Parenthood and careers such as nursing are both huge commitments, but serving others could be as simple as a traditional service project or even an act of kindness. One of the most memorable acts of kindness I’ve experienced involved that interview with Ted where I was given those wise words about service. Beyond his dedication to Kiwanis and their charitable activities, he also turned his hobbies into acts of kindness. With an affinity for woodworking, he’d given me a whole collection of pun-themed wood carvings, taking great joy as he unveiled each one. “Do you know those white elephant gift exchanges?” he asked, quickly handing me a carving of a small white elephant. He then gave me  a brown “E” (brownie!) and a box containing 3 corn kernels (a 3-piece chicken dinner!). He told me to keep them all. “But you have to give them to someone else,” he said with a smile. “That’s the fun of it.”

That encounter stuck with me long after I went home and wrote up the article.  It was such a simple gesture, but it’s something that I’ll recall for the rest of my journalism career. The man found happiness in making my day a little brighter, watching my face light up with amusement and joy. He simply enjoyed the act of giving and passing on his kindness to others.

Our world would be a much better place if everyone was like that—giving without asking for anything in return, helping others just to see them smile.

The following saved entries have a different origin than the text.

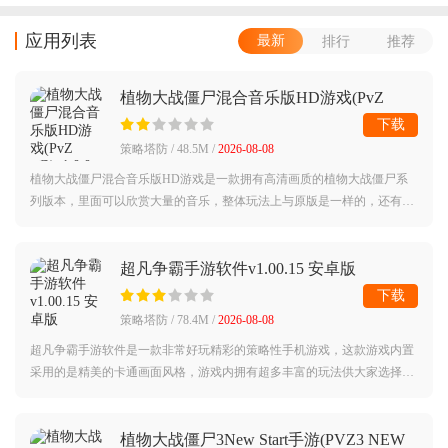
应用列表
最新
排行
推荐
植物大战僵尸混合音乐版HD游戏(PvZ
HD)v1.0.0 安卓版
下载
策略塔防 / 48.5M /
2026-08-08
植物大战僵尸混合音乐版HD游戏是一款拥有高清画质的植物大战僵尸系
列版本，里面可以欣赏大量的音乐，整体玩法上与原版是一样的，还有海
量的功能可以进行体验，如果你对该游戏感兴趣的话可以来试试看哦。
超凡争霸手游软件v1.00.15 安卓版
下载
策略塔防 / 78.4M /
2026-08-08
超凡争霸手游软件是一款非常好玩精彩的策略性手机游戏，这款游戏内置
采用的是精美的卡通画面风格，游戏内拥有超多丰富的玩法供大家选择，
增加了很多有趣的内容，玩家需要完成各种冒险任务来获取最后的胜利，
操作也是
植物大战僵尸3New Start手游(PVZ3 NEW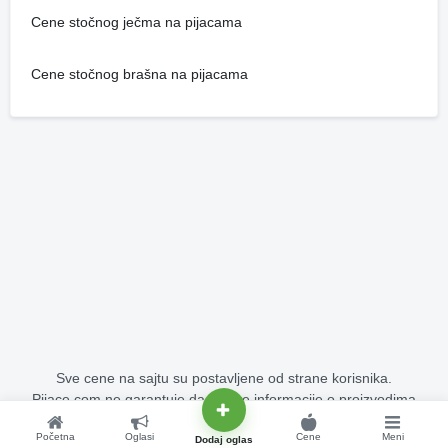
Cene stočnog ječma na pijacama
Cene stočnog brašna na pijacama
Sve cene na sajtu su postavljene od strane korisnika.
Pijace.com ne garantuje da su sve informacije o proizvodima
potpuno tačne i bez grešaka.
Početna
Oglasi
Cene
Meni
Copyright © 2015 - 2026 Pijace.com Sva prava su zadržana.
Dodaj oglas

That’s something that everyone is capable of doing, whether you surprise a friend with a gift or hold the door for a complete stranger. No matter how small the gesture, it matters.

Despite the overwhelmingly positive impacts of service, often we lose sight of why it’s important in the first place.

To the average high schooler, service is purely quantitative. We view it in hours, minutes, and seconds, each digit representing time taken out of our busy schedules. To us, every service opportunity is just an hour closer to our graduation requirements or NHS service quota. It’s simply a means to an end. And in this self-centered view, we lose something very important: the humanity behind our service.

Oftentimes we forget service is about serving others. Service shouldn’t end when we’ve garnered enough hours; it should be a constant, lifetime commitment. It should be about all of the people you help and the difference you make. It should be about the mark your service makes on the world.

So make a commitment to serving others. Do a service project for fun. Complete an act of kindness. Make someone smile. Go out of your way to help someone even when it isn’t convenient for yourself. Because it might just be the most rewarding journey of your life and change someone else’s!